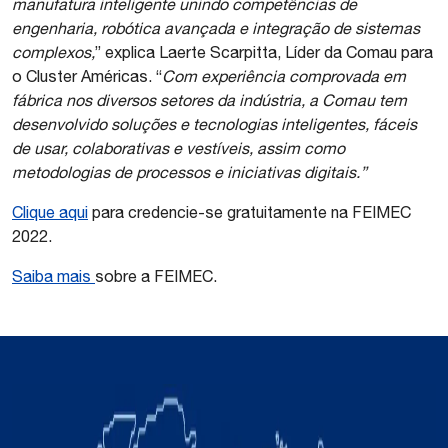
manufatura inteligente unindo competências de
engenharia, robótica avançada e integração de sistemas
complexos,
” explica Laerte Scarpitta, Líder da Comau para
o Cluster Américas. “
Com experiência comprovada em
fábrica nos diversos setores da indústria, a Comau tem
desenvolvido soluções e tecnologias inteligentes, fáceis
de usar, colaborativas e vestíveis, assim como
metodologias de processos e iniciativas digitais.”
Clique aqui
para credencie-se gratuitamente na FEIMEC
2022.
Saiba mais
sobre a FEIMEC.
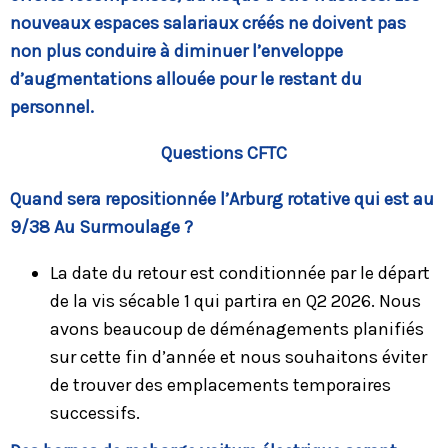
nouveaux espaces salariaux créés ne doivent pas
non plus conduire à diminuer l’enveloppe
d’augmentations allouée pour le restant du
personnel.
Questions CFTC
Quand sera repositionnée l’Arburg rotative qui est au
9/38 Au Surmoulage ?
La date du retour est conditionnée par le départ
de la vis sécable 1 qui partira en Q2 2026. Nous
avons beaucoup de déménagements planifiés
sur cette fin d’année et nous souhaitons éviter
de trouver des emplacements temporaires
successifs.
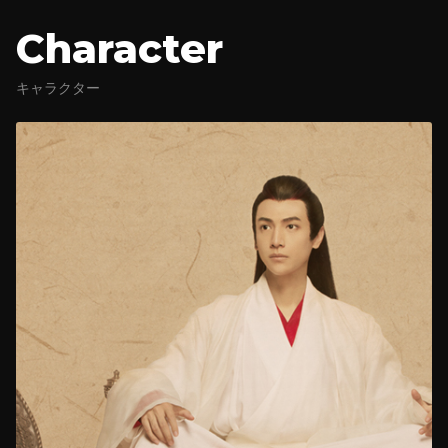
Character
キャラクター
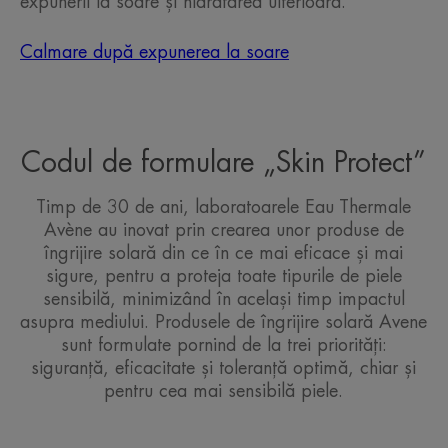
expunerii la soare și hidratarea ulterioară.
Calmare după expunerea la soare
Codul de formulare „Skin Protect”
Timp de 30 de ani, laboratoarele Eau Thermale
Avène au inovat prin crearea unor produse de
îngrijire solară din ce în ce mai eficace și mai
sigure, pentru a proteja toate tipurile de piele
sensibilă, minimizând în același timp impactul
asupra mediului. Produsele de îngrijire solară Avene
sunt formulate pornind de la trei priorități:
siguranță, eficacitate și toleranță optimă, chiar și
pentru cea mai sensibilă piele.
+ + + + + + +
* [Work request] Check each line above for the string "soare" and copy every line that has it.

* [Answer]
expunerii la soare și hidratarea ulterioară.
Calmare după expunerea la soare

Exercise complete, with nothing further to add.